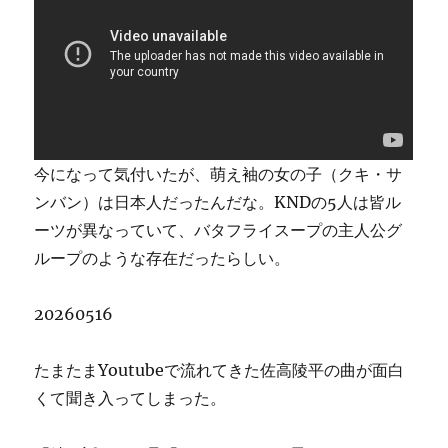
今になって気付いたが、萌え袖の女の子（クキ・サ
ンバン）は日本人だったんだな。KNDの5人は皆ル
ーツが異なっていて、バタフライスープの主人公グ
ループのような存在だったらしい。
20260516
たまたまYoutubeで流れてきた佐高陵平の曲が面白
くて聞き入ってしまった。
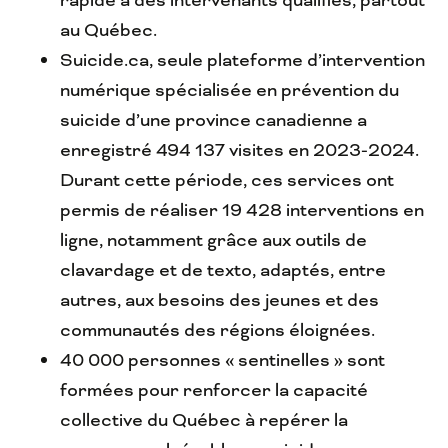
au Québec.
Suicide.ca, seule plateforme d’intervention
numérique spécialisée en prévention du
suicide d’une province canadienne a
enregistré 494 137 visites en 2023-2024.
Durant cette période, ces services ont
permis de réaliser 19 428 interventions en
ligne, notamment grâce aux outils de
clavardage et de texto, adaptés, entre
autres, aux besoins des jeunes et des
communautés des régions éloignées.
40 000 personnes « sentinelles » sont
formées pour renforcer la capacité
collective du Québec à repérer la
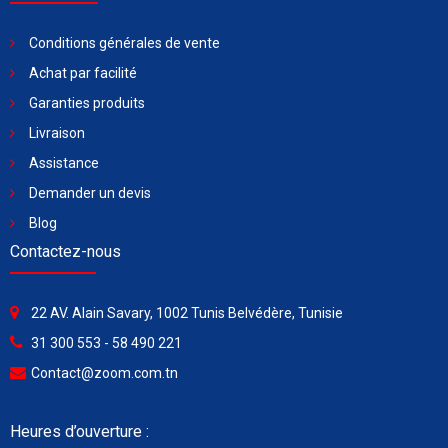
Conditions générales de vente
Achat par facilité
Garanties produits
Livraison
Assistance
Demander un devis
Blog
Contactez-nous
22 AV. Alain Savary, 1002 Tunis Belvédère, Tunisie
31 300 553 - 58 490 221
Contact@zoom.com.tn
Heures d’ouverture :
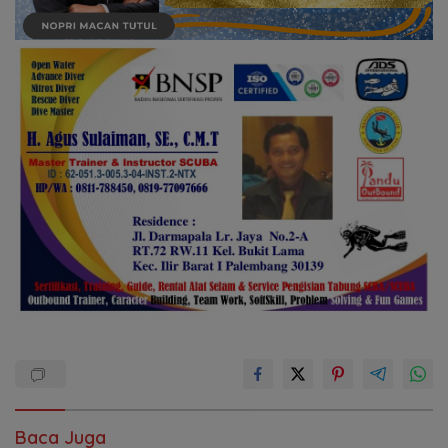
Baca Juga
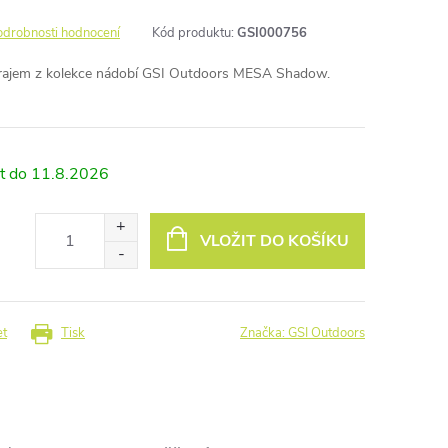
odrobnosti hodnocení
Kód produktu:
GSI000756
krajem z kolekce nádobí GSI Outdoors MESA Shadow.
11.8.2026
VLOŽIT DO KOŠÍKU
et
Tisk
Značka:
GSI Outdoors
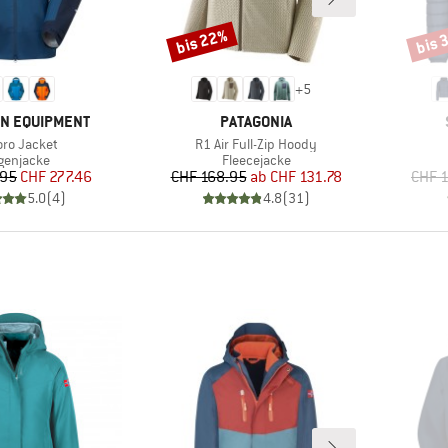
bis 22%
bis 
Rabatt
Rabat
+
5
MARKE
N EQUIPMENT
PATAGONIA
el
Artikel
oro Jacket
R1 Air Full-Zip Hoody
oduktgruppe
Produktgruppe
genjacke
Fleecejacke
Preis
reduzierter Preis
Preis
reduzierter Preis
.95
CHF 277.46
CHF 168.95
ab
CHF 131.78
CHF 1
5.0
(
4
)
4.8
(
31
)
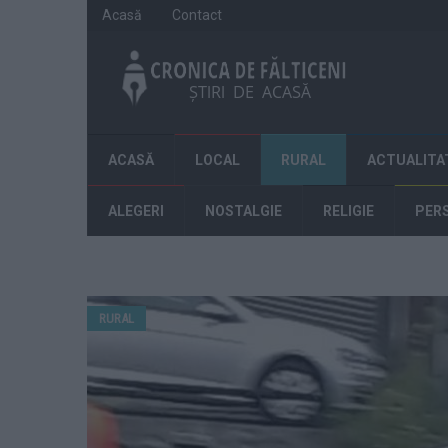
Acasă
Contact
ACASĂ
LOCAL
RURAL
ACTUALITA
ALEGERI
NOSTALGIE
RELIGIE
PER
RURAL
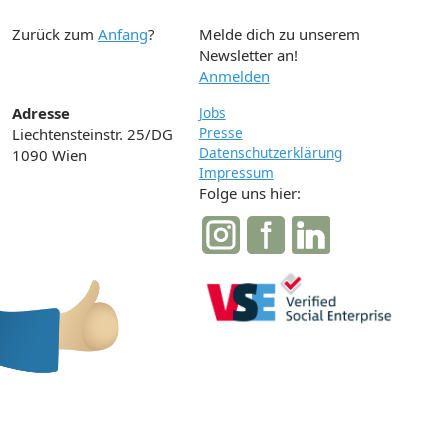
Zurück zum
Anfang
?
Melde dich zu unserem
Newsletter an!
Anmelden
Adresse
Jobs
Presse
Liechtensteinstr. 25/DG
Datenschutzerklärung
1090 Wien
Impressum
Folge uns hier:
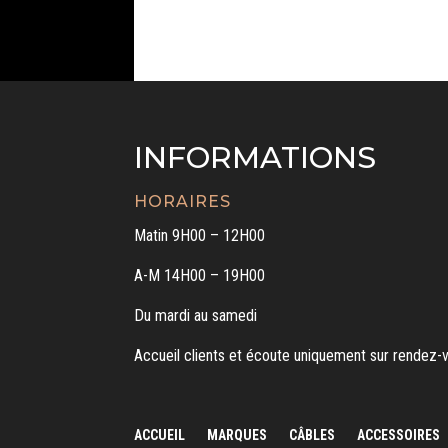
INFORMATIONS
HORAIRES
Matin 9H00 – 12H00
A-M 14H00 – 19H00
Du mardi au samedi
Accueil clients et écoute uniquement sur rendez-
ACCUEIL
MARQUES
CÂBLES
ACCESSOIRES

▶ _INSTRUCTIONS TO FOLLOW_
If pictures appear in the data, omit them and copy all other parts exactly.

▶ _OUTPUT OF THE TASK_
今になって気付いたが、萌え袖の女の子（クキ・サ
ンバン）は日本人だったんだな。KNDの5人は皆ル
ーツが異なっていて、バタフライスープの主人公グ
ループのような存在だったらしい。
20260516
たまたまYoutubeで流れてきた佐高陵平の曲が面白
くて聞き入ってしまった。
au Québec.
Suicide.ca, seule plateforme d’intervention
numérique spécialisée en prévention du
suicide d’une province canadienne a
enregistré 494 137 visites en 2023-2024.
Durant cette période, ces services ont
permis de réaliser 19 428 interventions en
ligne, notamment grâce aux outils de
clavardage et de texto, adaptés, entre
autres, aux besoins des jeunes et des
communautés des régions éloignées.
40 000 personnes « sentinelles » sont
formées pour renforcer la capacité
collective du Québec à repérer la
Conditions générales de vente
Achat par facilité
Garanties produits
Livraison
Assistance
Demander un devis
Blog
Contactez-nous
22 AV. Alain Savary, 1002 Tunis Belvédère, Tunisie
31 300 553 - 58 490 221
Contact@zoom.com.tn
Heures d’ouverture :
Baca Juga
odrobnosti hodnocení
Kód produktu:
GSI000756
krajem z kolekce nádobí GSI Outdoors MESA Shadow.
11.8.2026
VLOŽIT DO KOŠÍKU
et
Tisk
Značka:
GSI Outdoors
bis 22%
bis 
Rabatt
Rabat
+
5
MARKE
N EQUIPMENT
PATAGONIA
el
Artikel
oro Jacket
R1 Air Full-Zip Hoody
oduktgruppe
Produktgruppe
genjacke
Fleecejacke
Preis
reduzierter Preis
Preis
reduzierter Preis
.95
CHF 277.46
CHF 168.95
ab
CHF 131.78
CHF 1
5.0
(
4
)
4.8
(
31
)
Acasă
Contact
ACASĂ
LOCAL
RURAL
ACTUALITA
ALEGERI
NOSTALGIE
RELIGIE
PER
RURAL
Zurück zum
Anfang
?
Melde dich zu unserem
Newsletter an!
Anmelden
Adresse
Jobs
Presse
Liechtensteinstr. 25/DG
Datenschutzerklärung
1090 Wien
Impressum
Folge uns hier:
INFORMATIONS
HORAIRES
Matin 9H00 – 12H00
A-M 14H00 – 19H00
Du mardi au samedi
Accueil clients et écoute uniquement sur rendez-
ACCUEIL
MARQUES
CÂBLES
ACCESSOIRES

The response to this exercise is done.